[Stored items from a collection]
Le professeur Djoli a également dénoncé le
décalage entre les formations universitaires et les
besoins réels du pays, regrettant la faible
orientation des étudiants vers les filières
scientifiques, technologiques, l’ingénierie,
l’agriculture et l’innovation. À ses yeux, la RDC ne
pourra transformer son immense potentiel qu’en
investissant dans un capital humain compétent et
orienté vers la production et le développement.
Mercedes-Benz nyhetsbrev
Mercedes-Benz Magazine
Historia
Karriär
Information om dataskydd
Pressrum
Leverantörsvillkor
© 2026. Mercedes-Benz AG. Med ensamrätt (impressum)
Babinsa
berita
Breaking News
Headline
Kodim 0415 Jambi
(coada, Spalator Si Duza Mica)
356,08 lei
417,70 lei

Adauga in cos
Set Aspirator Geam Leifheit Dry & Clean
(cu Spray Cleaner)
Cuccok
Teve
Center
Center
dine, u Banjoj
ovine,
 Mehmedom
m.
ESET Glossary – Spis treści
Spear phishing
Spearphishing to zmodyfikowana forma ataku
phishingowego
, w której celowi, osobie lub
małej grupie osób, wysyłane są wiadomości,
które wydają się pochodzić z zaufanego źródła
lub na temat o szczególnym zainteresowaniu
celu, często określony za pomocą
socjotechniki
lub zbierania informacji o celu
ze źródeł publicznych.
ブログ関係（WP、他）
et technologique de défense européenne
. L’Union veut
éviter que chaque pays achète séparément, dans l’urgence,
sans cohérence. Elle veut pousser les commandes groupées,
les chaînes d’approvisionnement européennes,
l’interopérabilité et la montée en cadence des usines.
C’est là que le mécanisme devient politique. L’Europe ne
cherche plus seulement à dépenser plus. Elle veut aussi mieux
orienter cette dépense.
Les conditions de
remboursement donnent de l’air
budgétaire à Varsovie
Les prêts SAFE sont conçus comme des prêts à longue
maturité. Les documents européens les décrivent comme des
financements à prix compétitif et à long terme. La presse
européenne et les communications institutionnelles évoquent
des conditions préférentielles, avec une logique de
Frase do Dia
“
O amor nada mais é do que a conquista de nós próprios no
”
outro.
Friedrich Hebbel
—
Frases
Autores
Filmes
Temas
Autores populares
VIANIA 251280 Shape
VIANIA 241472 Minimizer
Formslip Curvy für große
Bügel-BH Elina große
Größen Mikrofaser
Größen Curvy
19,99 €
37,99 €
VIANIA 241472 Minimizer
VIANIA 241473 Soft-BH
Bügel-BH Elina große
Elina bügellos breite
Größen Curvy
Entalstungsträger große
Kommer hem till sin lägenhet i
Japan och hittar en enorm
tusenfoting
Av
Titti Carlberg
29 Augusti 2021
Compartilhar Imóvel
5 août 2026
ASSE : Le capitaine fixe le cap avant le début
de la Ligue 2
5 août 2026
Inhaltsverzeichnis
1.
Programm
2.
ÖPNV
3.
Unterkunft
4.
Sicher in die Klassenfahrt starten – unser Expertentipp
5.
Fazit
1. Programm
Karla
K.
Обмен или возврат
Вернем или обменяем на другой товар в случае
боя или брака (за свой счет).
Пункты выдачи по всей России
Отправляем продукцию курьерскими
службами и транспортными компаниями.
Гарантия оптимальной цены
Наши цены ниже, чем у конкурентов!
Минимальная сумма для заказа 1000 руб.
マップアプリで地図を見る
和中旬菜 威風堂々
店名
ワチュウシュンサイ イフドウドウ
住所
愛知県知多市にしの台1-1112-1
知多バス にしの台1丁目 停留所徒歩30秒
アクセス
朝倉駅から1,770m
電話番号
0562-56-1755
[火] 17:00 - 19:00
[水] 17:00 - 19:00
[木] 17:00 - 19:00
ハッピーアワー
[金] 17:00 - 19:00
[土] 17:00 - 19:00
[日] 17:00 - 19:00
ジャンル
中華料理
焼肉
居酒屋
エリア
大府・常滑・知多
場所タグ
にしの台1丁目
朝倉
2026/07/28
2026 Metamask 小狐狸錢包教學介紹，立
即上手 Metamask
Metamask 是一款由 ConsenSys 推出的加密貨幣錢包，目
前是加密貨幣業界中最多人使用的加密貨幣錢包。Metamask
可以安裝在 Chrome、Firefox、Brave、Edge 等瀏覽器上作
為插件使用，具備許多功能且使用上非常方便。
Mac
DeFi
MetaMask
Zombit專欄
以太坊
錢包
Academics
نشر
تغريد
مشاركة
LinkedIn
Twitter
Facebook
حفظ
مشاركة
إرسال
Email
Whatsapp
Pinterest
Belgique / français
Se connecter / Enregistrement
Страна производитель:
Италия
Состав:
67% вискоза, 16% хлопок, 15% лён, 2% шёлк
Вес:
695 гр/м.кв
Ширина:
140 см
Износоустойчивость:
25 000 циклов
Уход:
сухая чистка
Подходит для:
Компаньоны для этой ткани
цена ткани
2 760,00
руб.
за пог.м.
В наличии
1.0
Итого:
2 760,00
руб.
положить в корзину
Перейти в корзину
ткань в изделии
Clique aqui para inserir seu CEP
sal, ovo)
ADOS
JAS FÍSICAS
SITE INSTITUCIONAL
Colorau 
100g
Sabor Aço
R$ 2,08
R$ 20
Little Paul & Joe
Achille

**DIRECTIONS**
Starting at the line above that contains "Compartilhar Imóvel", repeat each line exactly up to and including the line that contains "Гарантия оптимальной цены", and stop there.

**RESPONSE FOR THIS EXERCISE**
Compartilhar Imóvel
5 août 2026
ASSE : Le capitaine fixe le cap avant le début
de la Ligue 2
5 août 2026
Inhaltsverzeichnis
1.
Programm
2.
ÖPNV
3.
Unterkunft
4.
Sicher in die Klassenfahrt starten – unser Expertentipp
5.
Fazit
1. Programm
Karla
K.
Обмен или возврат
Вернем или обменяем на другой товар в случае
боя или брака (за свой счет).
Пункты выдачи по всей России
Отправляем продукцию курьерскими
службами и транспортными компаниями.
Гарантия оптимальной цены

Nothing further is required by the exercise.